-------- DATA UNDER STUDY --------
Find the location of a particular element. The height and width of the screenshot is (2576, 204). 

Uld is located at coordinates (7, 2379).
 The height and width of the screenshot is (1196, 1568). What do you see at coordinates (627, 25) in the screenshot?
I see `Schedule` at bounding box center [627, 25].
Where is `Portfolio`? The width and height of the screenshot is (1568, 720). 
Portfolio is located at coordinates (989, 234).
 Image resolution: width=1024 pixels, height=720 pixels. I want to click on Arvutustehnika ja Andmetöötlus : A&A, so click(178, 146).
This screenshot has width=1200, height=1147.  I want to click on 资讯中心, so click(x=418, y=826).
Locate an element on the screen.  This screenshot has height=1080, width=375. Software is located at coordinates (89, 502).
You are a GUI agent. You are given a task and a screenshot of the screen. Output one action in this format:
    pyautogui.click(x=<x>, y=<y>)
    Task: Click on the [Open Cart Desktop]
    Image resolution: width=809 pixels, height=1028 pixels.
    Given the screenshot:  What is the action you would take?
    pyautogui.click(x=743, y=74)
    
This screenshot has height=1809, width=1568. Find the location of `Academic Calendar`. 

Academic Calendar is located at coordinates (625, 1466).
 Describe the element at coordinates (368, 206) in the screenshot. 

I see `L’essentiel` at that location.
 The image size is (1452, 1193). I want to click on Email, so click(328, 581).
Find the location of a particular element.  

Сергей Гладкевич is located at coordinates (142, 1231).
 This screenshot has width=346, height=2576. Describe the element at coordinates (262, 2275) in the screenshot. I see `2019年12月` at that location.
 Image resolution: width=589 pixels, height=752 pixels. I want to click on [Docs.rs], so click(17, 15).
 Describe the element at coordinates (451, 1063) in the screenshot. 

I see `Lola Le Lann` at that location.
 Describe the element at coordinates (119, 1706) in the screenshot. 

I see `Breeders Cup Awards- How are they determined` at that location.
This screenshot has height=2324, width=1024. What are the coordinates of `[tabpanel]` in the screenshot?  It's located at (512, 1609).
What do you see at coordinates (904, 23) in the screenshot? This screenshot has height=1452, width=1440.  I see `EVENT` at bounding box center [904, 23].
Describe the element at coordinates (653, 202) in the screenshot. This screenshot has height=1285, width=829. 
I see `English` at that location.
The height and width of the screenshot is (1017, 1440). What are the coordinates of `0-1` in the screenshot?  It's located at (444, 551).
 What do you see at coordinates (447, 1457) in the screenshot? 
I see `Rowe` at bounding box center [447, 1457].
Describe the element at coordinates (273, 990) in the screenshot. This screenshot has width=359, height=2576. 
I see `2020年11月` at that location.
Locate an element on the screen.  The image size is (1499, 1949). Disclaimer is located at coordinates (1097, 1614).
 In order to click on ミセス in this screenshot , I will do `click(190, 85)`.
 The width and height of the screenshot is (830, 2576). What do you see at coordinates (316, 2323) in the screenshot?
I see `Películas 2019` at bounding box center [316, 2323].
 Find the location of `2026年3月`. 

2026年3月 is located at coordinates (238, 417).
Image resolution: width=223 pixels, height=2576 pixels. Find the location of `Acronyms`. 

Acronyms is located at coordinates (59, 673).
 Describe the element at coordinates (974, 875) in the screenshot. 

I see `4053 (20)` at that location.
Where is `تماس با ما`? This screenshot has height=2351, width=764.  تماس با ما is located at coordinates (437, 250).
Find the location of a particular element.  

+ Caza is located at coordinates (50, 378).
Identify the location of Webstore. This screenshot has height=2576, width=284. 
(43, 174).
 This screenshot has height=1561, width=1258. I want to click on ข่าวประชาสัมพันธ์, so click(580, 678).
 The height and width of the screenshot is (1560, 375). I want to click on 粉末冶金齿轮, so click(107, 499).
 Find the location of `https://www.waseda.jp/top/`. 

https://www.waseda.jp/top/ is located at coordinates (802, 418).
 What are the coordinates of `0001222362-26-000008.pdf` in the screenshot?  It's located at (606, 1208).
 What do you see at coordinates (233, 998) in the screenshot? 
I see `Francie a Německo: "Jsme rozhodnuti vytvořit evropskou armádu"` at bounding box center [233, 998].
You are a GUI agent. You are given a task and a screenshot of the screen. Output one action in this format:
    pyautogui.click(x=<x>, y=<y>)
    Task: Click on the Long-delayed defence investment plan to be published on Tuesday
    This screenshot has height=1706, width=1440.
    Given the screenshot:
--------
WHAT THE TASK ASKS
Could you retype every record above exactly as written?

RESULT
Find the location of a particular element. The height and width of the screenshot is (2576, 204). 

Uld is located at coordinates (7, 2379).
 The height and width of the screenshot is (1196, 1568). What do you see at coordinates (627, 25) in the screenshot?
I see `Schedule` at bounding box center [627, 25].
Where is `Portfolio`? The width and height of the screenshot is (1568, 720). 
Portfolio is located at coordinates (989, 234).
 Image resolution: width=1024 pixels, height=720 pixels. I want to click on Arvutustehnika ja Andmetöötlus : A&A, so click(178, 146).
This screenshot has width=1200, height=1147.  I want to click on 资讯中心, so click(x=418, y=826).
Locate an element on the screen.  This screenshot has height=1080, width=375. Software is located at coordinates (89, 502).
You are a GUI agent. You are given a task and a screenshot of the screen. Output one action in this format:
    pyautogui.click(x=<x>, y=<y>)
    Task: Click on the [Open Cart Desktop]
    Image resolution: width=809 pixels, height=1028 pixels.
    Given the screenshot:  What is the action you would take?
    pyautogui.click(x=743, y=74)
    
This screenshot has height=1809, width=1568. Find the location of `Academic Calendar`. 

Academic Calendar is located at coordinates (625, 1466).
 Describe the element at coordinates (368, 206) in the screenshot. 

I see `L’essentiel` at that location.
 The image size is (1452, 1193). I want to click on Email, so click(328, 581).
Find the location of a particular element.  

Сергей Гладкевич is located at coordinates (142, 1231).
 This screenshot has width=346, height=2576. Describe the element at coordinates (262, 2275) in the screenshot. I see `2019年12月` at that location.
 Image resolution: width=589 pixels, height=752 pixels. I want to click on [Docs.rs], so click(17, 15).
 Describe the element at coordinates (451, 1063) in the screenshot. 

I see `Lola Le Lann` at that location.
 Describe the element at coordinates (119, 1706) in the screenshot. 

I see `Breeders Cup Awards- How are they determined` at that location.
This screenshot has height=2324, width=1024. What are the coordinates of `[tabpanel]` in the screenshot?  It's located at (512, 1609).
What do you see at coordinates (904, 23) in the screenshot? This screenshot has height=1452, width=1440.  I see `EVENT` at bounding box center [904, 23].
Describe the element at coordinates (653, 202) in the screenshot. This screenshot has height=1285, width=829. 
I see `English` at that location.
The height and width of the screenshot is (1017, 1440). What are the coordinates of `0-1` in the screenshot?  It's located at (444, 551).
 What do you see at coordinates (447, 1457) in the screenshot? 
I see `Rowe` at bounding box center [447, 1457].
Describe the element at coordinates (273, 990) in the screenshot. This screenshot has width=359, height=2576. 
I see `2020年11月` at that location.
Locate an element on the screen.  The image size is (1499, 1949). Disclaimer is located at coordinates (1097, 1614).
 In order to click on ミセス in this screenshot , I will do `click(190, 85)`.
 The width and height of the screenshot is (830, 2576). What do you see at coordinates (316, 2323) in the screenshot?
I see `Películas 2019` at bounding box center [316, 2323].
 Find the location of `2026年3月`. 

2026年3月 is located at coordinates (238, 417).
Image resolution: width=223 pixels, height=2576 pixels. Find the location of `Acronyms`. 

Acronyms is located at coordinates (59, 673).
 Describe the element at coordinates (974, 875) in the screenshot. 

I see `4053 (20)` at that location.
Where is `تماس با ما`? This screenshot has height=2351, width=764.  تماس با ما is located at coordinates (437, 250).
Find the location of a particular element.  

+ Caza is located at coordinates (50, 378).
Identify the location of Webstore. This screenshot has height=2576, width=284. 
(43, 174).
 This screenshot has height=1561, width=1258. I want to click on ข่าวประชาสัมพันธ์, so click(580, 678).
 The height and width of the screenshot is (1560, 375). I want to click on 粉末冶金齿轮, so click(107, 499).
 Find the location of `https://www.waseda.jp/top/`. 

https://www.waseda.jp/top/ is located at coordinates (802, 418).
 What are the coordinates of `0001222362-26-000008.pdf` in the screenshot?  It's located at (606, 1208).
 What do you see at coordinates (233, 998) in the screenshot? 
I see `Francie a Německo: "Jsme rozhodnuti vytvořit evropskou armádu"` at bounding box center [233, 998].
You are a GUI agent. You are given a task and a screenshot of the screen. Output one action in this format:
    pyautogui.click(x=<x>, y=<y>)
    Task: Click on the Long-delayed defence investment plan to be published on Tuesday
    This screenshot has height=1706, width=1440.
    Given the screenshot:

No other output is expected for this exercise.